What Institutions Need to Do to Serve Clean Food Menus
Shouldn’t a network that serves 45 million meals a day have the latitude to decide what ingredients are best for its patrons? You’d think the answer “yes” is a no-brainer, but US school cafeteria nutritionists are finding that their vision of healthy and appealing meals for students can’t always be met. Schools are facing labor shortages. School nutrition directors face federal budget cuts, which build uncertainty into planning.
The US federal government limits added sugar and salt. Many easy-to-distribute, pre-packaged breakfast foods are now too high in sugar and salt.
Bread and pasta are required to be at least 50% whole grain.
Every meal must include a carton of milk.
There are restrictions on how much food can be purchased from other countries to 10% of total purchases.
The cost of food is rising faster than the federal school lunch reimbursement rate.
Years of added sugar, even for kid favorites like yogurt, milk, and cereal, is no longer. In fact, by 2027, sugar will only comprise 10% of total calories available on the lunch line. Yes, that is a good thing. But — in another of what now seems thousands of acts of cognitive dissonance from the Trump administration, a $660 million program that allowed schools to buy local was cancelled. How are school nutrition directors supposed to meet these and other federal directives when students pay a bit less than $4.00 per meal maximum? The price alone prohibits many nutritious ingredients from the mix.

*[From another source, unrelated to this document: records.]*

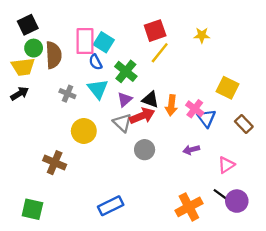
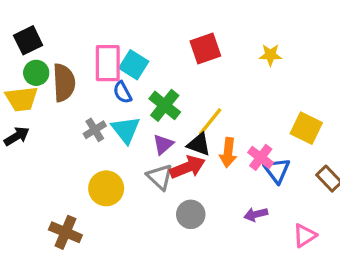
yellow line: (160, 53) -> (210, 122), moved
gray cross: (67, 94) -> (95, 130), moved, turned 35

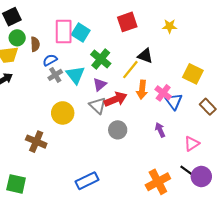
brown semicircle: (64, 83) -> (35, 44), size x0.6
blue semicircle: (122, 92) -> (50, 60), moved, turned 88
black triangle: (199, 144) -> (145, 56), moved
purple arrow: (256, 214) -> (160, 130), turned 80

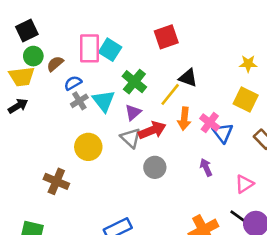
yellow star: (170, 26) -> (248, 64), moved
brown semicircle: (35, 44) -> (55, 64), turned -128

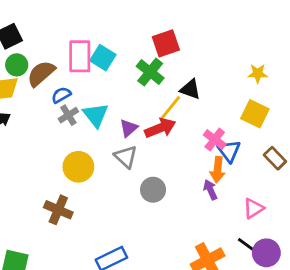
brown semicircle: (55, 64) -> (41, 74), size x1.5
green cross: (134, 82) -> (150, 72), moved
orange arrow: (184, 119) -> (218, 170), moved
red arrow: (152, 130) -> (160, 128), moved
brown cross: (56, 181) -> (58, 210), moved

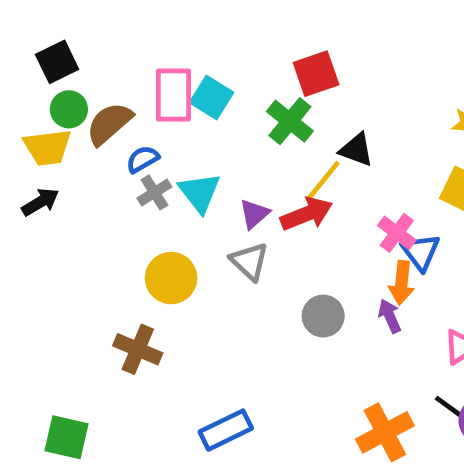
gray circle: (153, 190) -> (323, 316), moved

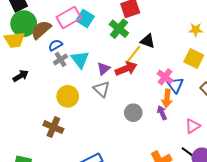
pink rectangle: (173, 95) -> (69, 17), turned 60
green circle: (69, 109) -> (24, 24), size x1.6
black arrow: (40, 202) -> (21, 76), moved

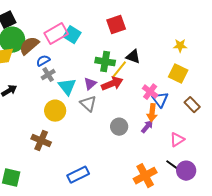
green cross: (119, 29) -> (105, 62), moved, turned -30
cyan triangle: (80, 59) -> (67, 87), moved
purple arrow: (162, 113) -> (147, 127), turned 64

Nonetheless, Kim Severson explains in the New York Times that, even with the backdrop of tighter nutritional standards, the number of children eating lunch at school jumped by 5% last school year. More kids YOY qualified for free or reduced-price meals.

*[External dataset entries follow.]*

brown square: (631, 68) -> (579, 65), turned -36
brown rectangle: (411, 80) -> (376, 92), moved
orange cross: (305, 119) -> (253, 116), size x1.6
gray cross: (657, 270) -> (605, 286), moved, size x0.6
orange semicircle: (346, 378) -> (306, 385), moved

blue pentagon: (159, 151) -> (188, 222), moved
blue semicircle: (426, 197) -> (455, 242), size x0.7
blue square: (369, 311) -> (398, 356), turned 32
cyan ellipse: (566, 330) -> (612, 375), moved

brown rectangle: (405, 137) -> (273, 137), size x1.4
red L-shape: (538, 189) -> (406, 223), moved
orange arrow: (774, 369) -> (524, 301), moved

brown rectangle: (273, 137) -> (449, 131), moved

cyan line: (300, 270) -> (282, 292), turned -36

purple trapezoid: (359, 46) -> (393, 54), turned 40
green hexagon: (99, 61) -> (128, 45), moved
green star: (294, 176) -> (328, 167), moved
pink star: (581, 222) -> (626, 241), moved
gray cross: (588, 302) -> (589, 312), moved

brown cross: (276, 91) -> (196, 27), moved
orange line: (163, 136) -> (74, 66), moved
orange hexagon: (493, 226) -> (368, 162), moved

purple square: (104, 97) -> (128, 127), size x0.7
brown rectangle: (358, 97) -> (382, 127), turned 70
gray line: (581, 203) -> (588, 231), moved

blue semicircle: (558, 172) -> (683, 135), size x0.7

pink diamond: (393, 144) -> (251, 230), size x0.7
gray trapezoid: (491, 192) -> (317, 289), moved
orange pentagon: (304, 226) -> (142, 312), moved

And then there’s another important item that has to be considered: What will the kids eat? Individual school districts have started to design meals that appeal on a cultural level. That can include more locally grown food. Plant-based food substitutes are becoming more common, too, as beans, tofu, and other alternative protein sources are appearing on the lunch lines.
Scratch foods had been showing up more in school cafeterias. But an huge obstacle to making foods from scratch is that many districts don’t have ovens or other necessary food service equipment. The Chef Ann Foundation is a $23 million operation that helps districts, trains staff, analyzes school food operations, and provides equipment like salad bars and bulk milk dispensers.

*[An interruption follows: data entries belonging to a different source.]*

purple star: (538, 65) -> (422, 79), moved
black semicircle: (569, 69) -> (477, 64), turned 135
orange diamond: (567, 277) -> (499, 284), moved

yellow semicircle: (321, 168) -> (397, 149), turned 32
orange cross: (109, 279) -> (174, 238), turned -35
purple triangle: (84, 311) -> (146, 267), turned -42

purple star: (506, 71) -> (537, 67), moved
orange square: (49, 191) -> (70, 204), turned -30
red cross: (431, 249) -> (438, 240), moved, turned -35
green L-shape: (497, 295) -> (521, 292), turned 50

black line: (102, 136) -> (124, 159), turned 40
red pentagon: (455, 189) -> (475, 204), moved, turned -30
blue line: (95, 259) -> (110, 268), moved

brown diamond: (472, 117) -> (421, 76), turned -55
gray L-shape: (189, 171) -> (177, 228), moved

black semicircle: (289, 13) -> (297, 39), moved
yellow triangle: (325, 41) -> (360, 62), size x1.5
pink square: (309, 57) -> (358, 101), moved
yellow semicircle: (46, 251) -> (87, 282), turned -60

And it’s not just the US, either. A recent survey of German hospitals and nursing homes has found that the very institutions tasked with protecting human health may, in fact, be harming it—alongside the planet’s.
Care institutions in general seem to serve food low on nutritional value and high on environmental impact. Fiber is lacking, and levels of micronutrients such as vitamin C, potassium, and several vitamin Bs are low. Protein levels are largely insufficient. Conversely, sodium and chloride—which should be consumed in limited quantities—exceed the recommended dietary intake, and meals are also noticeably high in saturated fats.
Final Thoughts
Ashish K. Jha, dean of Brown University School of Public Health, argues that, if people in the US want their children to live longer, healthier lives than their parents, “the country needs a strategy that is as bold as it is honest — one that confronts our biggest threats, stands firmly on the evidence, and never compromises on the truth.”
The newest RFK Jr. strategy report isn’t doing its part, Jha says. While the report speaks to the importance of food, fitness, and transparency, “it falls short in its honesty, its innovation, and the evidence. Above all, it fails to mention the biggest health threats facing our nation’s children — gun violence and auto fatalities, to name two — while simultaneously undermining vaccines, which have led to the most significant improvements in children’s health the world has ever seen.”
When will they ever learn? When will they ever learn?